Established in 1962 and known as “The Original As-Seen-On-TV Company”, K-tel International boasts a legacy of profoundly changing the record business and advertising business simultaneously. K-tel was the brainchild of founder Philip Kives who is credited as being a self-taught marketing wizard who had the innate skill of the fast pitch and knowing what to say when. Add to this his innovation of the “Infomercial” (which became synonymous with K-tel) and Kives became a monster salesman. With these tools and his entrepreneurial spirit in tow the once humble farm boy from Oungre, Saskatchewan (a hamlet with a population of about 200) jumped from depression era poverty to multinational business leader and pioneer.
After years cutting his teeth as a door-to-door and boardwalk salesman, his first breakthrough was with the newly released teflon frying pan. Kives bought time on a local Winnipeg TV station to reach a world of people at once and he was off to the races! Customers flooded stores with the pans and the sales racked up. He then repeated this approach in Australia with TV spots selling kitchen knives and earned a million sales, netting a cool $1 per sale. Jealous of his success, his kitchen goods supplier/inventor Seymour Popeil cut him off and forced Kives to look at
other items worth peddling. Ever the problem solver, Kives found new products; The Patti Stacker (“Your hands need never touch the meat!”), The Record Selector, and then the sales behemoth – The Miracle Brush, which sold 28 million units.

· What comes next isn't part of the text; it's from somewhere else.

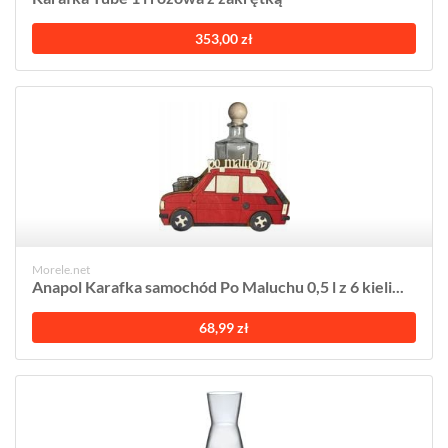
353,00 zł
Morele.net
Anapol Karafka samochód Po Maluchu 0,5 l z 6 kieli...
68,99 zł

Kives is best known for using an unapologetically mainstream approach to sales. While other marketing execs toiled with more “posh” ads, Kives realized the average consumer couldn’t relate to this type of pitch. He knew buyers were looking for one thing, value. He trimmed the fluff, focused on great pricing, flooded the market with products, and used his infomercial style to continuously highlight the benefits of each product. Kives also employed in-your-face (borderline obnoxious) imagery/graphics paired with loud ear worm catch phrases like; “ACT NOW BEFORE IT’S TOO LATE!!” and “BUT WAIT, THERE’S MORE!”. Tactics like these were used over and over as the inexpensively made and hardly subtle commercials were beamed into homes. Consumers were hungry to spend their boom-era dollars and ate it up.